Sarah Aziza: Diários do Apocalipse
Acordo cedo, de maneira estranha, em 7 de outubro,
sonolenta após uma noite que terminou tarde. Coloco a chaleira para ferver e
ligo o rádio na BBC. Um momento depois, ouço um noticiário que começa com
“Lutadores palestinos de Gaza cruzaram a fronteira para Israel…”. Viro na
direção do som desencarnado. Estou acostumada a acordar com notícias de
violência na Cisjordânia – pelo menos uma manhã a cada semana começa assim, com
uma história de ataques de colonos ou outra incursão do exercito de Israel.
Labib Dumaidi, um estudante universitário palestino de dezenove anos, foi
baleado ontem durante outro pogrom em Huwara, na Cisjordânia. Mas este relato é
algo diferente, e minha mente luta para compreender as palavras. Gaza? Como?
* * *
Uma imagem: uma escavadeira estoura uma cerca em
torno a Faixa de Gaza, vinda de Israel, e corpos passam pela abertura. Fora da
câmera, um homem rouco grita em árabe: “Quebrei! Deus é grande! Quebrei!” Por
um instante, Gaza já não significa inacessível, encurralada, inerte. Toda a
minha vida, esse nome tem sido uma dor, amada e intransponível, íntima e fora de
alcance. É a terra onde meu pai nasceu como refugiado, um lugar que ele amou
apesar da Grande Tragédia [Nakba] que enroscou sua família por lá. Gaza, um lugar que nasceu em mim da
primeira vez que ele me contou histórias do mar. Quando tinha seis anos, ele
mergulhava no Mediterrâneo a caminho de casa, nadando nu na água até que seu
irmão chegasse para puxá-lo de volta. Vejo Gaza retornar em seus olhos cada vez
que ele avista as ondas.
Gaza, também o lugar onde meu pai viu minha avó
cavar trincheiras à medida que se aproximava a Guerra dos Seis Dias, em 1967.
Ele não entendeu as valas até que os aviões rasgaram o céu. Por toda a vida,
lamentei os familiares mantidos cativos lá, suas vidas tornando-se mais
desesperadas a cada ano de cerco que começou em 2007. Prendi a respiração com
eles através de quatro guerras, seus corpos presos sob céus em queda, impedidos
de qualquer fuga. Um massacre tão rotineiro que Israel o chama de “aparar a
grama”. Minha família e dois milhões de outros, enjaulados por um poder nuclear
que os chama de ervas daninhas.
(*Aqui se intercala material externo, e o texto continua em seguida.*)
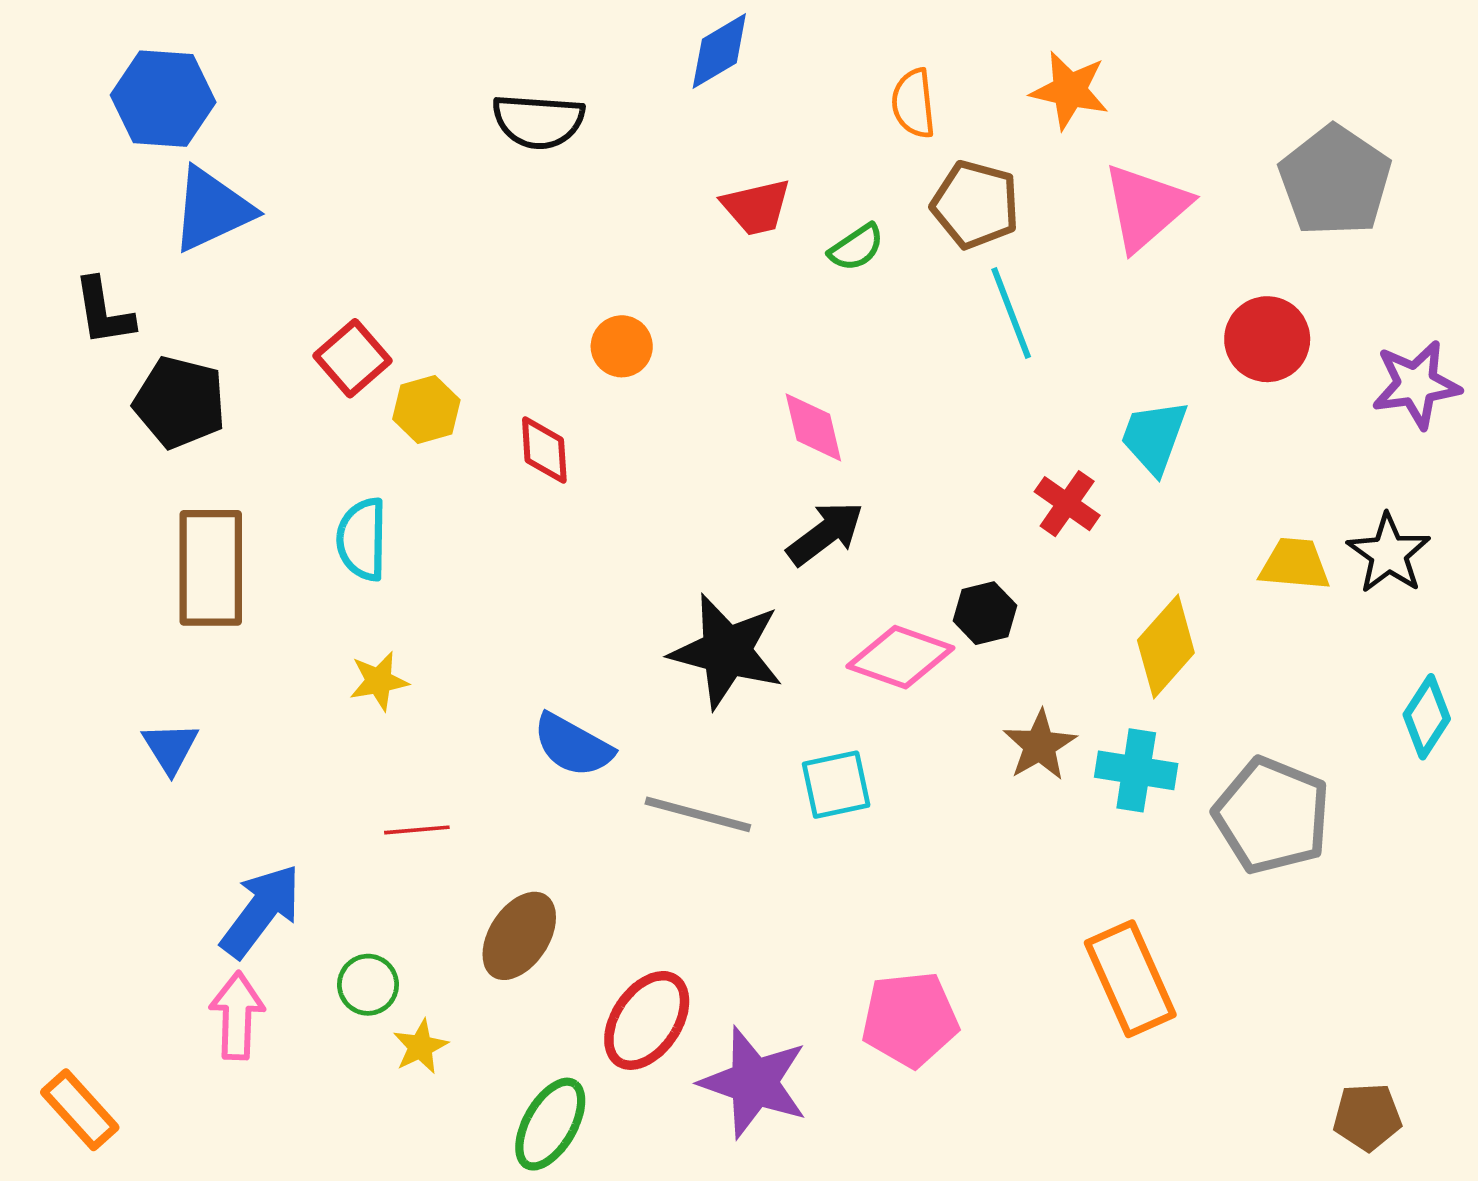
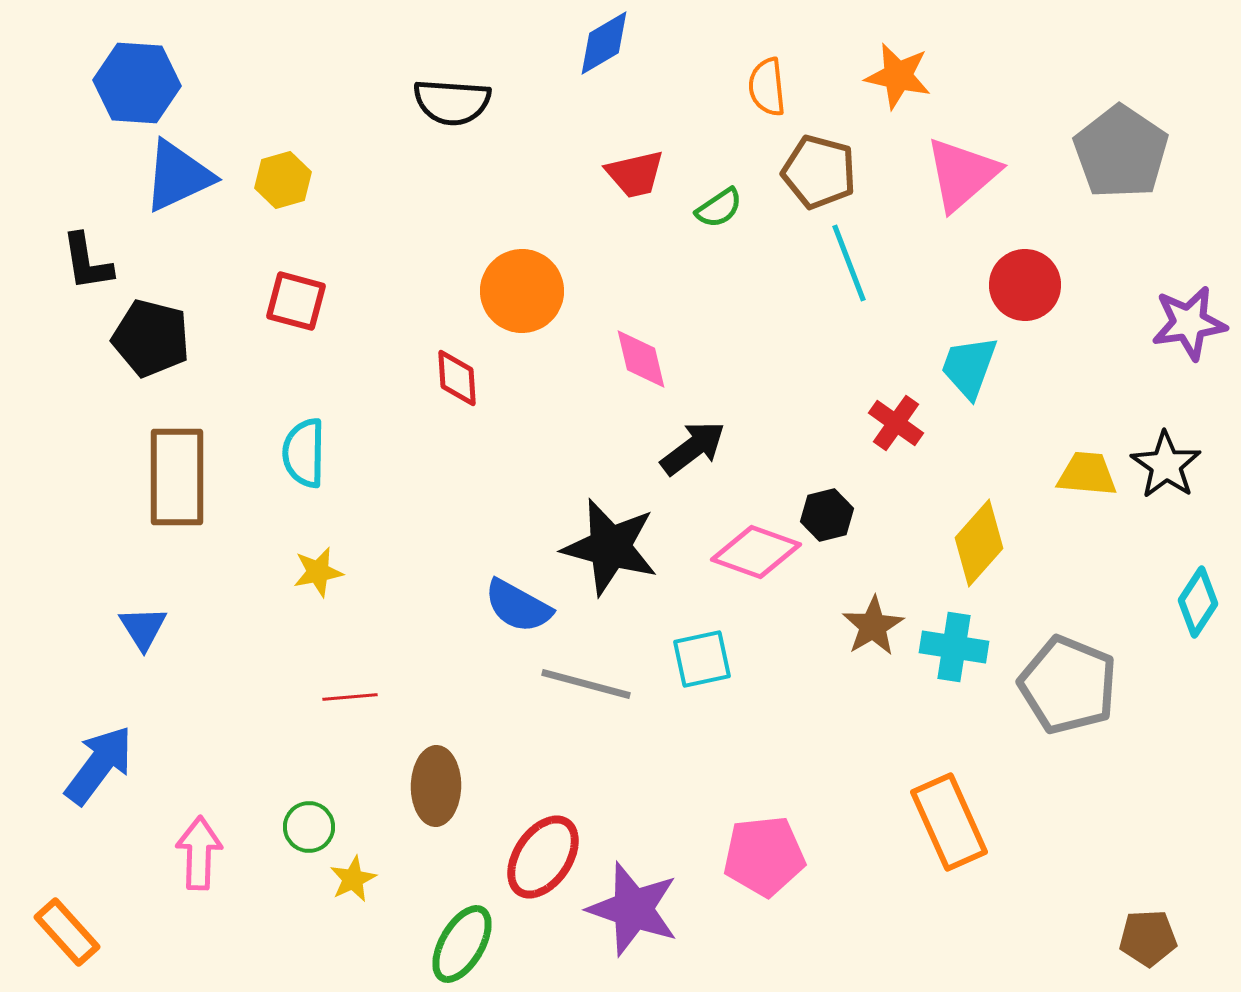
red circle: (1267, 339) -> (1025, 285), moved
orange circle: (622, 346) -> (522, 291), size x1.6
red square: (353, 358) -> (296, 301), turned -34
yellow hexagon: (426, 409) -> (283, 180), moved
pink diamond: (813, 427) -> (641, 359), moved
blue semicircle: (573, 745) -> (518, 606), moved
blue arrow: (261, 911) -> (99, 765), moved
brown ellipse: (519, 936) -> (436, 786), turned -32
Muitas vezes desesperei que jamais viveria para
vê-los livres.
No entanto, por um instante, vendo aqueles corpos
correndo sob o sol, parece absurdamente simples. Um muro é apenas um muro.
* * *
“Lutadores palestinos romperam as barreiras
israelenses…”. Aguardo a inevitável sequência – notícias de que esses
guerrilheiros em potencial foram mortos, como é o destino da maioria dos
palestinos que se rebelam. Em vez disso, ouço que dezenas de israelenses foram
mortos – a contagem acabou de começar. Ruptura. O único status quo que já
conheci – aquele em que qualquer violência desvia-se para a morte brutal dos
palestinos – foi, ainda que brevemente, derrubado. Uma sensação estranha: minha
visão embaçando, meu corpo se dividindo ao meio, as partes se separando. Meu
corpo sabe o que ainda está além da minha capacidade de compreensão. Uma
história terminou, e estamos caindo, já sangrando, na próxima.
* * *
Começam a chegar mensagens de um dos meus primos em
Gaza começam: “Exatamente às seis e trinta [em 7 de outubro], acordamos com o
som de mísseis partindo da Faixa de Gaza como relâmpagos. A pergunta repetida
por todos foi: ‘O que está acontecendo???’. . . A situação até este momento não
é nada. . . mas tememos a resposta da ocupação. Eles não nos deixarão dormir
esta noite. . . Pedimos a Deus segurança. . .”
* * *
Levará dias para saber o número final de
israelenses mortos pelo Hamas. Mas quando ultrapassa cem, entro em pânico.
Embora meu estômago se revolte com imagens dos mortos, tenho certeza de que
eles já estão sendo metabolizados pela máquina sionista. Receio a maneira como
a violência – tanto real quanto fabricada – será alavancada para lançar um
arsenal do tamanho de um século em uma jaula humana. Este é o cálculo cruel de
nossa opressão: minha compaixão pelos mortos é ofuscada pelos números altos de
nossos já mortos e dos que em breve morrerão.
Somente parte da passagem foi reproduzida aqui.